*AIM OF THE TASK:* Output all the entries word for word. Omit the pictures.

*STORED DATA:*
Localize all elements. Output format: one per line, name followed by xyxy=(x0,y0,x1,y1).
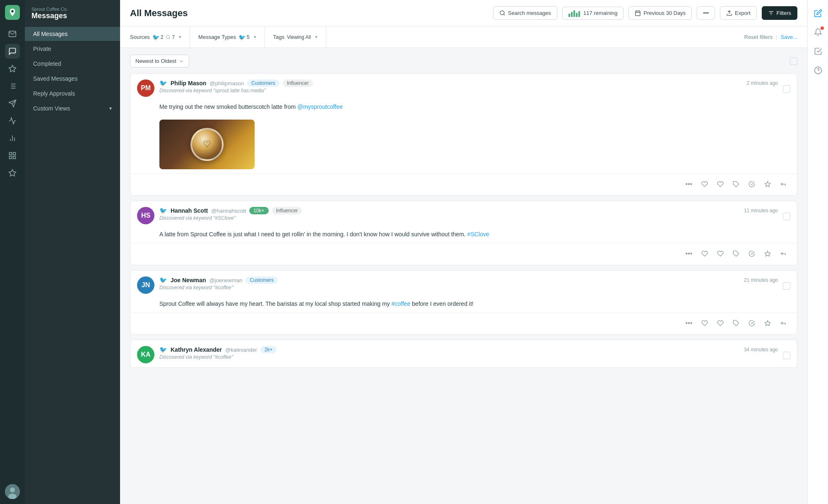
tag-2k: 2k+ xyxy=(260,346,277,353)
pin-icon xyxy=(764,250,771,257)
search-icon-small xyxy=(166,35,171,40)
tag-10k: 10k+ xyxy=(249,207,268,214)
mention-link[interactable]: @mysproutcoffee xyxy=(297,103,343,110)
author-name: Joe Newman xyxy=(171,277,206,283)
reply-button[interactable] xyxy=(776,247,790,261)
user-avatar[interactable] xyxy=(5,484,20,499)
search-label: Search messages xyxy=(508,10,551,16)
heart-outline-icon xyxy=(701,181,708,187)
message-body: Sprout Coffee will always have my heart.… xyxy=(130,298,797,312)
twitter-icon: 🐦 xyxy=(238,34,246,41)
sort-dropdown[interactable]: Newest to Oldest xyxy=(130,55,189,67)
message-actions: ••• xyxy=(130,173,797,195)
reply-button[interactable] xyxy=(776,177,790,191)
author-line: 🐦 Hannah Scott @hannahscott 10k+ Influen… xyxy=(159,207,778,214)
message-header: KA 🐦 Kathryn Alexander @kalexander 2k+ 3… xyxy=(130,340,797,367)
sidebar-item-private[interactable]: Private xyxy=(25,42,120,56)
sidebar-item-saved-messages[interactable]: Saved Messages xyxy=(25,72,120,86)
tag-button[interactable] xyxy=(729,247,743,261)
hashtag-link[interactable]: #coffee xyxy=(392,300,411,307)
complete-button[interactable] xyxy=(745,247,759,261)
sources-search-badge: 7 xyxy=(166,34,175,40)
tag-button[interactable] xyxy=(729,177,743,191)
pin-button[interactable] xyxy=(761,247,775,261)
message-checkbox[interactable] xyxy=(783,213,790,220)
reset-filters-link[interactable]: Reset filters xyxy=(744,34,773,40)
sources-filter-label: Sources xyxy=(130,34,150,40)
search-button[interactable]: Search messages xyxy=(493,6,557,20)
tags-value: Viewing All xyxy=(287,34,311,40)
help-icon xyxy=(814,66,822,74)
sidebar-item-all-messages[interactable]: All Messages xyxy=(25,27,120,41)
sidebar-item-label: All Messages xyxy=(33,31,67,37)
message-types-filter[interactable]: Message Types 🐦 5 ▾ xyxy=(198,26,265,48)
message-source: Discovered via keyword "#coffee" xyxy=(159,354,778,360)
more-options-button[interactable]: ••• xyxy=(697,6,715,20)
pin-button[interactable] xyxy=(761,177,775,191)
nav-reports-icon[interactable] xyxy=(5,131,20,146)
message-checkbox[interactable] xyxy=(783,352,790,359)
nav-pin-icon[interactable] xyxy=(5,61,20,76)
author-line: 🐦 Kathryn Alexander @kalexander 2k+ 34 m… xyxy=(159,346,778,353)
message-checkbox[interactable] xyxy=(783,85,790,93)
message-checkbox[interactable] xyxy=(783,282,790,290)
complete-button[interactable] xyxy=(745,316,759,330)
like-button[interactable] xyxy=(713,247,727,261)
nav-automation-icon[interactable] xyxy=(5,148,20,163)
nav-send-icon[interactable] xyxy=(5,96,20,111)
export-button[interactable]: Export xyxy=(720,6,757,20)
ellipsis-icon: ••• xyxy=(703,10,709,16)
reply-button[interactable] xyxy=(776,316,790,330)
compose-button[interactable] xyxy=(811,6,826,21)
avatar: JN xyxy=(137,276,154,294)
heart-outline-icon xyxy=(701,320,708,326)
sidebar-item-custom-views[interactable]: Custom Views ▾ xyxy=(25,101,120,115)
twitter-icon: 🐦 xyxy=(159,79,167,87)
chevron-down-icon: ▾ xyxy=(109,106,112,111)
like-outline-button[interactable] xyxy=(698,177,712,191)
company-name: Sprout Coffee Co. xyxy=(31,7,113,12)
message-time: 21 minutes ago xyxy=(744,277,778,283)
svg-rect-13 xyxy=(13,153,16,155)
save-filters-link[interactable]: Save... xyxy=(781,34,797,40)
tag-button[interactable] xyxy=(729,316,743,330)
help-button[interactable] xyxy=(811,63,826,78)
pin-button[interactable] xyxy=(761,316,775,330)
like-button[interactable] xyxy=(713,177,727,191)
sources-filter[interactable]: Sources 🐦 2 7 ▾ xyxy=(130,26,190,48)
message-time: 11 minutes ago xyxy=(744,208,778,214)
message-body: Me trying out the new smoked butterscotc… xyxy=(130,101,797,115)
main-area: All Messages Search messages 117 remaini… xyxy=(120,0,807,504)
more-action-button[interactable]: ••• xyxy=(682,177,696,191)
complete-button[interactable] xyxy=(745,177,759,191)
nav-list-icon[interactable] xyxy=(5,79,20,94)
tags-filter[interactable]: Tags Viewing All ▾ xyxy=(273,26,326,48)
filters-button[interactable]: Filters xyxy=(762,6,797,20)
svg-point-0 xyxy=(11,10,14,13)
tasks-button[interactable] xyxy=(811,44,826,59)
reply-icon xyxy=(780,250,787,257)
nav-inbox-icon[interactable] xyxy=(5,26,20,41)
like-outline-button[interactable] xyxy=(698,247,712,261)
message-source: Discovered via keyword "#coffee" xyxy=(159,285,778,290)
more-action-button[interactable]: ••• xyxy=(682,316,696,330)
date-range-button[interactable]: Previous 30 Days xyxy=(628,6,692,20)
sidebar: Sprout Coffee Co. Messages All Messages … xyxy=(25,0,120,504)
nav-analytics-icon[interactable] xyxy=(5,113,20,128)
remaining-counter[interactable]: 117 remaining xyxy=(562,7,623,20)
select-all-checkbox[interactable] xyxy=(790,58,797,65)
tags-chevron-icon: ▾ xyxy=(315,34,318,40)
nav-messages-icon[interactable] xyxy=(5,44,20,59)
heart-filled-icon xyxy=(717,181,724,187)
message-meta: 🐦 Kathryn Alexander @kalexander 2k+ 34 m… xyxy=(159,346,778,360)
hashtag-link[interactable]: #SClove xyxy=(467,231,489,238)
notifications-button[interactable] xyxy=(811,25,826,40)
coffee-cup: ♡ xyxy=(190,128,224,161)
sidebar-item-completed[interactable]: Completed xyxy=(25,57,120,71)
pin-icon xyxy=(764,320,771,326)
like-button[interactable] xyxy=(713,316,727,330)
like-outline-button[interactable] xyxy=(698,316,712,330)
sidebar-item-reply-approvals[interactable]: Reply Approvals xyxy=(25,86,120,101)
more-action-button[interactable]: ••• xyxy=(682,247,696,261)
nav-star-icon[interactable] xyxy=(5,166,20,180)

*SOLUTION TO THIS PROBLEM:*
Localize all elements. Output format: one per line, name followed by xyxy=(x0,y0,x1,y1).
tag-2k: 2k+ xyxy=(260,346,277,353)
pin-icon xyxy=(764,250,771,257)
search-icon-small xyxy=(166,35,171,40)
tag-10k: 10k+ xyxy=(249,207,268,214)
mention-link[interactable]: @mysproutcoffee xyxy=(297,103,343,110)
author-name: Joe Newman xyxy=(171,277,206,283)
reply-button[interactable] xyxy=(776,247,790,261)
user-avatar[interactable] xyxy=(5,484,20,499)
search-label: Search messages xyxy=(508,10,551,16)
heart-outline-icon xyxy=(701,181,708,187)
message-body: Sprout Coffee will always have my heart.… xyxy=(130,298,797,312)
twitter-icon: 🐦 xyxy=(238,34,246,41)
sort-dropdown[interactable]: Newest to Oldest xyxy=(130,55,189,67)
message-actions: ••• xyxy=(130,173,797,195)
reply-button[interactable] xyxy=(776,177,790,191)
author-line: 🐦 Hannah Scott @hannahscott 10k+ Influen… xyxy=(159,207,778,214)
message-header: KA 🐦 Kathryn Alexander @kalexander 2k+ 3… xyxy=(130,340,797,367)
sidebar-item-private[interactable]: Private xyxy=(25,42,120,56)
sidebar-item-saved-messages[interactable]: Saved Messages xyxy=(25,72,120,86)
tag-button[interactable] xyxy=(729,247,743,261)
hashtag-link[interactable]: #coffee xyxy=(392,300,411,307)
complete-button[interactable] xyxy=(745,247,759,261)
sources-search-badge: 7 xyxy=(166,34,175,40)
tag-button[interactable] xyxy=(729,177,743,191)
pin-button[interactable] xyxy=(761,247,775,261)
message-checkbox[interactable] xyxy=(783,213,790,220)
reset-filters-link[interactable]: Reset filters xyxy=(744,34,773,40)
sources-filter-label: Sources xyxy=(130,34,150,40)
search-button[interactable]: Search messages xyxy=(493,6,557,20)
tags-value: Viewing All xyxy=(287,34,311,40)
help-icon xyxy=(814,66,822,74)
sidebar-item-all-messages[interactable]: All Messages xyxy=(25,27,120,41)
sidebar-item-label: All Messages xyxy=(33,31,67,37)
message-types-filter[interactable]: Message Types 🐦 5 ▾ xyxy=(198,26,265,48)
message-source: Discovered via keyword "#coffee" xyxy=(159,354,778,360)
more-options-button[interactable]: ••• xyxy=(697,6,715,20)
pin-button[interactable] xyxy=(761,177,775,191)
nav-reports-icon[interactable] xyxy=(5,131,20,146)
message-checkbox[interactable] xyxy=(783,352,790,359)
nav-pin-icon[interactable] xyxy=(5,61,20,76)
author-line: 🐦 Kathryn Alexander @kalexander 2k+ 34 m… xyxy=(159,346,778,353)
message-checkbox[interactable] xyxy=(783,85,790,93)
message-checkbox[interactable] xyxy=(783,282,790,290)
complete-button[interactable] xyxy=(745,316,759,330)
like-button[interactable] xyxy=(713,247,727,261)
nav-automation-icon[interactable] xyxy=(5,148,20,163)
nav-send-icon[interactable] xyxy=(5,96,20,111)
export-button[interactable]: Export xyxy=(720,6,757,20)
ellipsis-icon: ••• xyxy=(703,10,709,16)
reply-button[interactable] xyxy=(776,316,790,330)
compose-button[interactable] xyxy=(811,6,826,21)
avatar: JN xyxy=(137,276,154,294)
heart-outline-icon xyxy=(701,320,708,326)
sidebar-item-custom-views[interactable]: Custom Views ▾ xyxy=(25,101,120,115)
twitter-icon: 🐦 xyxy=(159,79,167,87)
chevron-down-icon: ▾ xyxy=(109,106,112,111)
like-outline-button[interactable] xyxy=(698,177,712,191)
company-name: Sprout Coffee Co. xyxy=(31,7,113,12)
message-time: 21 minutes ago xyxy=(744,277,778,283)
svg-rect-13 xyxy=(13,153,16,155)
save-filters-link[interactable]: Save... xyxy=(781,34,797,40)
tag-button[interactable] xyxy=(729,316,743,330)
help-button[interactable] xyxy=(811,63,826,78)
pin-button[interactable] xyxy=(761,316,775,330)
like-button[interactable] xyxy=(713,177,727,191)
sources-filter[interactable]: Sources 🐦 2 7 ▾ xyxy=(130,26,190,48)
message-time: 11 minutes ago xyxy=(744,208,778,214)
message-body: Me trying out the new smoked butterscotc… xyxy=(130,101,797,115)
main-area: All Messages Search messages 117 remaini… xyxy=(120,0,807,504)
more-action-button[interactable]: ••• xyxy=(682,177,696,191)
complete-button[interactable] xyxy=(745,177,759,191)
nav-list-icon[interactable] xyxy=(5,79,20,94)
tags-filter[interactable]: Tags Viewing All ▾ xyxy=(273,26,326,48)
filters-button[interactable]: Filters xyxy=(762,6,797,20)
svg-point-0 xyxy=(11,10,14,13)
tasks-button[interactable] xyxy=(811,44,826,59)
reply-icon xyxy=(780,250,787,257)
nav-inbox-icon[interactable] xyxy=(5,26,20,41)
like-outline-button[interactable] xyxy=(698,247,712,261)
message-source: Discovered via keyword "#coffee" xyxy=(159,285,778,290)
more-action-button[interactable]: ••• xyxy=(682,316,696,330)
date-range-button[interactable]: Previous 30 Days xyxy=(628,6,692,20)
sidebar: Sprout Coffee Co. Messages All Messages … xyxy=(25,0,120,504)
nav-analytics-icon[interactable] xyxy=(5,113,20,128)
remaining-counter[interactable]: 117 remaining xyxy=(562,7,623,20)
select-all-checkbox[interactable] xyxy=(790,58,797,65)
tags-chevron-icon: ▾ xyxy=(315,34,318,40)
nav-messages-icon[interactable] xyxy=(5,44,20,59)
heart-filled-icon xyxy=(717,181,724,187)
message-meta: 🐦 Kathryn Alexander @kalexander 2k+ 34 m… xyxy=(159,346,778,360)
hashtag-link[interactable]: #SClove xyxy=(467,231,489,238)
notifications-button[interactable] xyxy=(811,25,826,40)
coffee-cup: ♡ xyxy=(190,128,224,161)
sidebar-item-completed[interactable]: Completed xyxy=(25,57,120,71)
pin-icon xyxy=(764,320,771,326)
like-button[interactable] xyxy=(713,316,727,330)
like-outline-button[interactable] xyxy=(698,316,712,330)
sidebar-item-reply-approvals[interactable]: Reply Approvals xyxy=(25,86,120,101)
more-action-button[interactable]: ••• xyxy=(682,247,696,261)
nav-star-icon[interactable] xyxy=(5,166,20,180)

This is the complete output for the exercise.